So the IP address is like the MAC address, except that it isn't permanent. Sometimes an IP address is semi-permanently assigned to a particular use; this is called a "static IP address", but it's still not at all permanent in a hardware sense. It's just that nobody else is supposed to answer to that IP address. IP addresses can be dynamically assigned per session (the kind you usually get with a dialup or with a consumer-level dsl/cable modem) or statically assigned. An IP address is a temporarily assigned number, that identifies a machine at the Internet level of organization.

In fact there's nothing to prevent somebody from just screwing up and assigning the same IP address to two machines, which can cause all sorts of confusion and poor performance on your local network, not to mention flakiness.

The general nature of static IP addresses is that they are defined in a simple config file that is often (even usually) edited by hand. So, they tend to stay that way until somebody changes them.

Dynamic IP addresses are usually assigned in a range, i.e. 192.168.1.9 to 192.168.1.16. Each ISP is assigned a block of IP addresses.

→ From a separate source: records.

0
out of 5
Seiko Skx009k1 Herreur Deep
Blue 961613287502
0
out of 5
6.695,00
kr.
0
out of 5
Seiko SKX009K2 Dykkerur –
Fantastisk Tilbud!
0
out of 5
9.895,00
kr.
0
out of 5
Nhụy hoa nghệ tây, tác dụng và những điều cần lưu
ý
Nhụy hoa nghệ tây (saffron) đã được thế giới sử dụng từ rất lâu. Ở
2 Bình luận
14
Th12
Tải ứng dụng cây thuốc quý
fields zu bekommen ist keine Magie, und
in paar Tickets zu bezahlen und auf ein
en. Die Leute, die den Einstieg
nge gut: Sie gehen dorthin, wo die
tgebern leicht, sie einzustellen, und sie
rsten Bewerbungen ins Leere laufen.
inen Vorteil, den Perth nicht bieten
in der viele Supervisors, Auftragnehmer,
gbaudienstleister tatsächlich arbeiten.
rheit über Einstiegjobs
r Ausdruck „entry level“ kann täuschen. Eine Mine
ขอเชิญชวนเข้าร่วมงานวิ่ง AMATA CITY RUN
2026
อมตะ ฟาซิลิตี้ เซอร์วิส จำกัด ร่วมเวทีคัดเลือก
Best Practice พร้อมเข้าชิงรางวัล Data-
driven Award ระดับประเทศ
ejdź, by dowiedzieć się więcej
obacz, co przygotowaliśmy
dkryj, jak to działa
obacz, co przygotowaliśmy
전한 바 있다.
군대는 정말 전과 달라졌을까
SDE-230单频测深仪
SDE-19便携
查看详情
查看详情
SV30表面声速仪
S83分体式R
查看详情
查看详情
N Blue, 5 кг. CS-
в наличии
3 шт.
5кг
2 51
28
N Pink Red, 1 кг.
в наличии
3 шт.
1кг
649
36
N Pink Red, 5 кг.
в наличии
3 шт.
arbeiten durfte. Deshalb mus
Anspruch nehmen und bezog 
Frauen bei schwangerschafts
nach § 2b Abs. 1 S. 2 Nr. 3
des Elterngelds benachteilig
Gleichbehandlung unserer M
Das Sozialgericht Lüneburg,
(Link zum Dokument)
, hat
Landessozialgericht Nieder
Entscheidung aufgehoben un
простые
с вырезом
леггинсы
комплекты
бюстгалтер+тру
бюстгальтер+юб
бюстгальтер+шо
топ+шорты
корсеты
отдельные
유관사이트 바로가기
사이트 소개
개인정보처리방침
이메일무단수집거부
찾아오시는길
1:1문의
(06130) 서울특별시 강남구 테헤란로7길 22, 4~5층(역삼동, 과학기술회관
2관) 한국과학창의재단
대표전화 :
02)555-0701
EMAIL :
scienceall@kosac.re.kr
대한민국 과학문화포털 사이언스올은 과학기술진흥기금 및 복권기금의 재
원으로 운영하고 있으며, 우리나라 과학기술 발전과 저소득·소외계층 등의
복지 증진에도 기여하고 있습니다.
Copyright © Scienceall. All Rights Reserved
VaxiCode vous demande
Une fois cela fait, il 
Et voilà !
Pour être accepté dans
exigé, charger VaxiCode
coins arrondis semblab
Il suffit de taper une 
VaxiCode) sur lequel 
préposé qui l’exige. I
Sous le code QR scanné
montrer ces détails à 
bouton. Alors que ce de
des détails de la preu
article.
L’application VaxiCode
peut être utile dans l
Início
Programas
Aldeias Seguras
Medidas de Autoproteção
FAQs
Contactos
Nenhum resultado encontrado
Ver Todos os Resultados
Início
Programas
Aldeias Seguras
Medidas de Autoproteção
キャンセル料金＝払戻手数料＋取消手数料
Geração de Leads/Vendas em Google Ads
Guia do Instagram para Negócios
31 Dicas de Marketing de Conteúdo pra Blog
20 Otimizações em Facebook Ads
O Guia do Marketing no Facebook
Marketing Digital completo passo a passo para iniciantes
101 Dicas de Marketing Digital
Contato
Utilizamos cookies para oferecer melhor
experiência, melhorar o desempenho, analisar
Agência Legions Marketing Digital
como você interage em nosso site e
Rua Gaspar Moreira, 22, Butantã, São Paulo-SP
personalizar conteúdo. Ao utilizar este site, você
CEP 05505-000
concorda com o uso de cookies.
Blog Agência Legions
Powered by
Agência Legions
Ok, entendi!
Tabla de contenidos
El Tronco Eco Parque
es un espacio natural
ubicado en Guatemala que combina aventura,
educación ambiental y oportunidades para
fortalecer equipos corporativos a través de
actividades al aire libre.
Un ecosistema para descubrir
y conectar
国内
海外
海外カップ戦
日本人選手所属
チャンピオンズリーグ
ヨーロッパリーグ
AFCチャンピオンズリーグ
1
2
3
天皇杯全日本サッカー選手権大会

This is typically done in a hierarchical fashion - a large "backbone" provider is assigned a very large block of IP addresses, they hand out smaller chunks of that block to their customers, who hand out smaller chunks to their customers. This turns out to be somewhat important, because of how "reverse DNS" works (see below).

Three or four levels down, a range of IP addresses is assigned to a DHCP server that belongs to the ISP (Dynamic Host Configuration Protocol - a host being any machine connected to the net). The DHCP server works at the infrastructure level of the network. When your machine connects, it broadcasts a request for a DHCP address. The DHCP server responds with an IP address that is "leased" to your machine for a given time (mintues, hours, days). When the lease expires, the DHCP server erases the entry in its records that says it was assigned to your machine, and may assign it to somebody else. Hopefully your machine erases the lease at the same time (it can be a real pain when it doesn't).

Lately, small office routers and firewalls come with built-in DHCP servers. Recently, these DHCP servers provide an option to tell the DHCP server to always assign this IP address to this MAC address. So we have a sort-of-static, dynamically-assigned IP address. But at least it's centrally managed.

Domain Names

Okay, now we come to domain names. Domain names are basically a logical identifier assigned to a given IP address. Actually, let me rephrase that.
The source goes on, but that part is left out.